Leflunomide
If you find any inaccurate information, please let us know by providing your feedback here
This article is compiled based on the United States Pharmacopeia (USP) – 2025 Edition
Issued and maintained by the United States Pharmacopeial Convention (USP)
C12H9F3N2O2 270.21
4-Isoxazolecarboxamide, 5-methyl-N-[4-(trifluoromethyl) phenyl]-;
α,α,α-Trifluoro-5-methyl-4-isoxazolecarboxy-p-toluidide CAS RN®: 75706-12-6; UNII: G162GK9U4W.
1 DEFINITION
Leflunomide contains NLT 98.0% and NMT 102.0% of C12H9F3N2O2, calculated on the dried basis.
2 IDENTIFICATION
Change to read:
A. Spectroscopic Identification Tests 〈197〉, Infrared Spectroscopy: 197K (CN 1-May-2020)
Sample: Dry the substance for 10 min at 130°.

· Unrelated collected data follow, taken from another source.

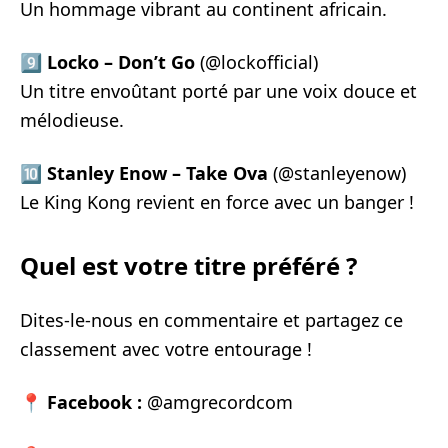
Un hommage vibrant au continent africain.
9️⃣
Locko – Don’t Go
(@lockofficial)
Un titre envoûtant porté par une voix douce et
mélodieuse.
🔟
Stanley Enow – Take Ova
(@stanleyenow)
Le King Kong revient en force avec un banger !
Quel est votre titre préféré ?
Dites-le-nous en commentaire et partagez ce
classement avec votre entourage !
📍
Facebook :
@amgrecordcom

B. The retention time of the major peak of the Sample solution corresponds to that of the Standard solution, as obtained in the Assay.
3 ASSAY
Procedure
Mobile phase: Acetonitrile, triethylamine, and water (70:1:130). Adjust with phosphoric acid to a pH of 4.
Standard solution: 0.5 mg/mL of USP Leflunomide RS in acetonitrile and Mobile phase (1:9). [Note—First dissolve in acetonitrile. Protect solutions from light.]
System suitability solution: 0.5 mg/mL of USP Leflunomide RS, 0.15 mg/mL of USP Leflunomide Related Compound B RS, and 0.05 mg/mL of USP Leflunomide Related Compound C RS in Mobile phase. [Note—Dissolve the Reference Standards in acetonitrile, and dilute with Mobile phase.]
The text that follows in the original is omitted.